Computational Innovation: Streamlining NMR Prediction via Clustering and Dimensionality Reduction

Project Goal: Designing Tractable Conformational Ensembles for IDPs

The principal objective of this research is to tackle the computational challenge inherent in characterizing Intrinsically Disordered Proteins (IDPs) via NMR Chemical Shift (CS) predictions. Accurately modeling these flexible systems at the quantum level requires large conformational ensembles, a process that rapidly becomes intractable.

We developed and validated a novel computational protocol that integrates Dimensionality Reduction (DR) and Clustering Algorithms (CA) to produce small, highly representative Clustered Ensembles (CEs).

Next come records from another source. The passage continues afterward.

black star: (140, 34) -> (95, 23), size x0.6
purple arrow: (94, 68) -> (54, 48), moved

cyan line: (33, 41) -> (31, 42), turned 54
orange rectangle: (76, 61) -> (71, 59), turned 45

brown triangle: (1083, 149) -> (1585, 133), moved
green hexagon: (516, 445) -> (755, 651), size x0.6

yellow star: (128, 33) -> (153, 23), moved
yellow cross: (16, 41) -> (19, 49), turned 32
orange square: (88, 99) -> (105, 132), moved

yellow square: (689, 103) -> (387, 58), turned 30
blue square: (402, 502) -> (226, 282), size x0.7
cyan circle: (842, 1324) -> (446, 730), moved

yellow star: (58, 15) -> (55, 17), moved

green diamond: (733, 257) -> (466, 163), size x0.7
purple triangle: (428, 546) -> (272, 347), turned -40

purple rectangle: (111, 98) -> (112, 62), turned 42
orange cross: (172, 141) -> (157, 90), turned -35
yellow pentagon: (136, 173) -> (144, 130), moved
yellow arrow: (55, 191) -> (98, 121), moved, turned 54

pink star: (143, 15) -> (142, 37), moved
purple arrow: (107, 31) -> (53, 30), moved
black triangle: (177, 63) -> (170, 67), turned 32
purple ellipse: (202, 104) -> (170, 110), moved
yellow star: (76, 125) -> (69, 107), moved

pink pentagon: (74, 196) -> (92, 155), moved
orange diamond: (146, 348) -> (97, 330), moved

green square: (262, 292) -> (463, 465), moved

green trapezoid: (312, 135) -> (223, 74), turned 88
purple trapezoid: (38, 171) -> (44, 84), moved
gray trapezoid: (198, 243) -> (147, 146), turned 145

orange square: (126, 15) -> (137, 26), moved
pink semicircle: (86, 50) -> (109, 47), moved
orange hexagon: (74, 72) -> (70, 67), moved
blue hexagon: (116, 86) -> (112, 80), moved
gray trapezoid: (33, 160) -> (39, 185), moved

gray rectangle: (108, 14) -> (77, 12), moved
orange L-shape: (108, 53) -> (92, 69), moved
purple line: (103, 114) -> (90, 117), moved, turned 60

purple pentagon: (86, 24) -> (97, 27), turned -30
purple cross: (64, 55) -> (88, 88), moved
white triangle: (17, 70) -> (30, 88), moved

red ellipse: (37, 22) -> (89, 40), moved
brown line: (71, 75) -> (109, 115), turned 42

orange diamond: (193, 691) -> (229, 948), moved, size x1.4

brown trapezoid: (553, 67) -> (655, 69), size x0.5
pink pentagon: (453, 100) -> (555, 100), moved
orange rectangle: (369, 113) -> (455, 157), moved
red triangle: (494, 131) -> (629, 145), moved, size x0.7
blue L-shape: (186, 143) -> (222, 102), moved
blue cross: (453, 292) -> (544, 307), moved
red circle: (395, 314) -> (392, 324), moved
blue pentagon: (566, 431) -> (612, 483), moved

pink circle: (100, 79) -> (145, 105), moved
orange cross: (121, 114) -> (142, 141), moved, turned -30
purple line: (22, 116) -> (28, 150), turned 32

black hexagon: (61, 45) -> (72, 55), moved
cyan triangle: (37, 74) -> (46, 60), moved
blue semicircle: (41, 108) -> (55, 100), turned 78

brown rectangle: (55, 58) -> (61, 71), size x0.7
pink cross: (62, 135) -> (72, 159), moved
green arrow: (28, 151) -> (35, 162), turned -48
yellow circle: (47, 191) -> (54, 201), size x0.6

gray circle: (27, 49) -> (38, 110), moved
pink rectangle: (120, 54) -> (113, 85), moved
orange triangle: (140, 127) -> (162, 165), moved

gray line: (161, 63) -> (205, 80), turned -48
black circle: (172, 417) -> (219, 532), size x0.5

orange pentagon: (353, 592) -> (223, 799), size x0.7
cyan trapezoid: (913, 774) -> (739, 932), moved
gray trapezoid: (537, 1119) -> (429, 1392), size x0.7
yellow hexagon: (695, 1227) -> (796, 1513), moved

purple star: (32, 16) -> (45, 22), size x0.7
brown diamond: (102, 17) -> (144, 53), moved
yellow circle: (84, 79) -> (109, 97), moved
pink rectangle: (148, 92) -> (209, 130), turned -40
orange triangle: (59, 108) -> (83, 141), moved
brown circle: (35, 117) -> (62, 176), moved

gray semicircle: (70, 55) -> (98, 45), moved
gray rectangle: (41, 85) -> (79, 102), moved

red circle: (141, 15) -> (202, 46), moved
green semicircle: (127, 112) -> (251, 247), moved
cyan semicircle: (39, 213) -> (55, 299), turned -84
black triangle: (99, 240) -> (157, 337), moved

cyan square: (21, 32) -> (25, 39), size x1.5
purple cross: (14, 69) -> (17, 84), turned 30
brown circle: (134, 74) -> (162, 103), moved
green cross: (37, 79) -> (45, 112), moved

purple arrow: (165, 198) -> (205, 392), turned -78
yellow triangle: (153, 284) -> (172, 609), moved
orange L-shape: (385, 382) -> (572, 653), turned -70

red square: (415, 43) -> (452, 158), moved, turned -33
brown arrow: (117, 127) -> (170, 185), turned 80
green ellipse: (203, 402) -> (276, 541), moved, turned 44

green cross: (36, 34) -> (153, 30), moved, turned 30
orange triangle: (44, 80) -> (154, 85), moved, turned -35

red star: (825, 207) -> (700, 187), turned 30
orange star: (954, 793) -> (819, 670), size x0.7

This technique effectively bridges the gap between computationally demanding quantum calculations and the vast conformational space of IDPs.



Key Methodological Innovations

  1. Multiscale Dimensionality Reduction and Clustering:
    • The Problem: Traditional clustering methods, like GROMOS (which uses RMSD), perform poorly on IDPs because they fail to account for the local interactions and high-dimensional nature of disordered systems.
    • The Solution: We implemented a multiscale approach that uses DR (specifically tICA and tSNE) before clustering to project the data into a lower-dimensional latent space, mitigating multicollinearity and computational complexity.
    • Validated Performance: Our CEs consistently demonstrated superior performance over traditional Sequential Ensembles (SEs) of similar size, outperforming them in approximately 85.7% of all ensemble sizes evaluated.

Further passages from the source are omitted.